Enguerran qui avait gardé une bonne partie de son armure et son casque se proposa de passer devant pour faire écran auprès de ses compagnons.


— J’avancerai les yeux fermés en donnant des coups d’épée au hasard et dès que vous entendez un serpent toucher mon armure, frappez-le !


Aure était tétanisée. Elle voulut apporter une parole réconfortante à Enguerran mais aucun son ne sortit de sa bouche.

Enguerran s’avança, Skögul et Kronin cachés derrière lui. Aussitôt, les serpents jaillirent sur eux tandis que les cris stridents de la gorgone montaient en intensité.


Enguerran sentit un premier serpent qui essayait de passer sous son casque pour atteindre son cou. Il fut stoppé net par un couteau de Skögul enfoncé dans son crâne.


Mandrax et Aure restaient plaqués contre la paroi perpendiculaire ne voulant pas prendre le risque de croiser le regard de la harpie. La fille du marquis entendait les cris de ses compagnons au milieu du vacarme. Elle serra son étreinte sur sa dague tandis que son autre main s’agrippait à la manche du mage.

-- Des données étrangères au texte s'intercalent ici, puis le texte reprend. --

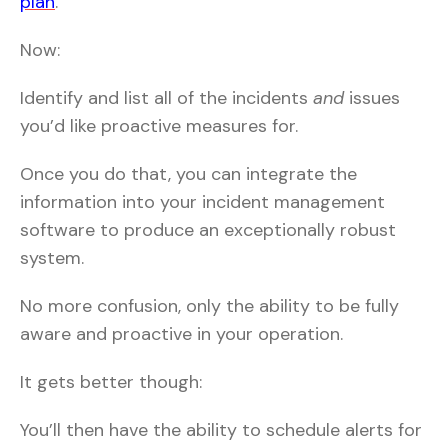
plan
.
Now:
Identify and list all of the incidents
and
issues
you’d like proactive measures for.
Once you do that, you can integrate the
information into your incident management
software to produce an exceptionally robust
system.
No more confusion, only the ability to be fully
aware and proactive in your operation.
It gets better though:
You’ll then have the ability to schedule alerts for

Enguerran se forçait à respirer lentement. Il n’avait jamais eu à combattre les yeux fermés, donnait des coups d’épée à l’aveugle en direction du monstre.

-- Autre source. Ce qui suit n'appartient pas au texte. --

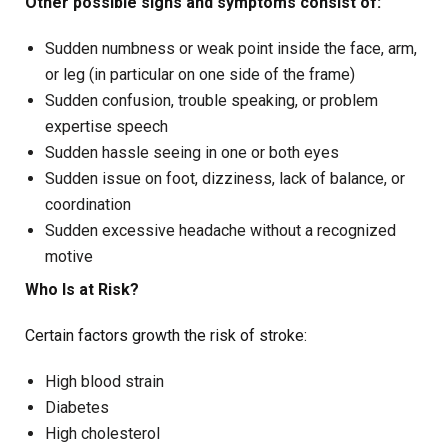
Other possible signs and symptoms consist of:
Sudden numbness or weak point inside the face, arm,
or leg (in particular on one side of the frame)
Sudden confusion, trouble speaking, or problem
expertise speech
Sudden hassle seeing in one or both eyes
Sudden issue on foot, dizziness, lack of balance, or
coordination
Sudden excessive headache without a recognized
motive
Who Is at Risk?
Certain factors growth the risk of stroke:
High blood strain
Diabetes
High cholesterol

Ses brillants faits d’armes sur les champs de bataille ne l’avaient pas préparé à de telles situations.


Tout à coup, il ne sentit plus son bras gauche. Il poussa un cri. Kronin fit un écart pour donner un coup de masse sur le serpent qui lui enserrait le membre. Il le fixait pour déterminer si un deuxième coup était nécessaire, mais il ne voulait pas briser les os d’Enguerran. Ce dernier leva justement son bras pour montrer qu’il parvenait à se dégager de l’étreinte. Les yeux de Kronin qui suivaient le serpent se retrouvèrent alors face au regard de la gorgone. Il sentit immédiatement son bras s’immobiliser et il perdit le contrôle de son corps.


— Qu’est-ce qui se passe ? Qu’est-ce qui se passe ? criait Aure affolée.

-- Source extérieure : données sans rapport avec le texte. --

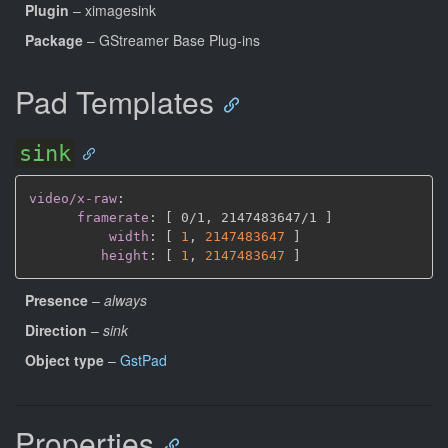
Plugin
– ximagesink
Package
– GStreamer Base Plug-ins
Pad Templates
sink
video/x-raw
:
framerate
:
[
 0/1
,
 2147483647/1 
]
width
:
[
1
,
2147483647 
]
height
:
[
1
,
2147483647 
]
Presence
–
always
Direction
–
sink
Object type
–
GstPad
Properties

Elle sentit la main du magicien saisir la sienne.

Tout en restant blotti derrière Enguerran, Skögul contemplait impuissante son camarade immobilisé. Elle comprit qu’il fallait agir maintenant s’ils ne voulaient pas tous se retrouver transformés en statue.


— Enguerran, avance avec ton épée droite devant toi pour éventrer la gorgone, je vais écarter les serpents.


Le chevalier se mit à avancer plus rapidement avec l’épée en hurlant. Il sentit simultanément un choc sur sa tête, une entrave sur le bras droit qui tenait son épée et une étreinte sur sa jambe gauche qui faillit le faire tomber.


Skögul se décala sur la droite et avec ses hachettes, décapita les deux premiers reptiles. Le troisième la frappa au visage qui en se détournant croisa le regard de la gorgone, juste avant que l’épée d’Enguerran ne la transperce de part en part.


Le monstre et ses serpents s’écroulèrent avec fracas tandis que les statues de Kronin et Skögul se faisaient face.


Le bruit strident cessa immédiatement. La lumière de ses yeux laissa place à la pénombre.


Aure et le magicien comprirent que c’était fini. Elle se jeta dans les bras d’Enguerran, contente de voir qu’il était encore en vie. Elle fixait Kronin et Skögul momifiés avec terreur.


Des sentiments contraires la parcouraient. Le soulagement de voir Enguerran encore vivant se heurtait à l’angoisse que Skögul se soit sacrifiée pour lui.


— Si nous arrivons à annuler l’Antémax, je pourrai ramener Kronin et Skögul à leur forme humaine, la rassura Mandrax. Mais en attendant, nous devons continuer tous les trois.


L’échelle qui menait au niveau du dessous était juste derrière la dépouille de la gorgone.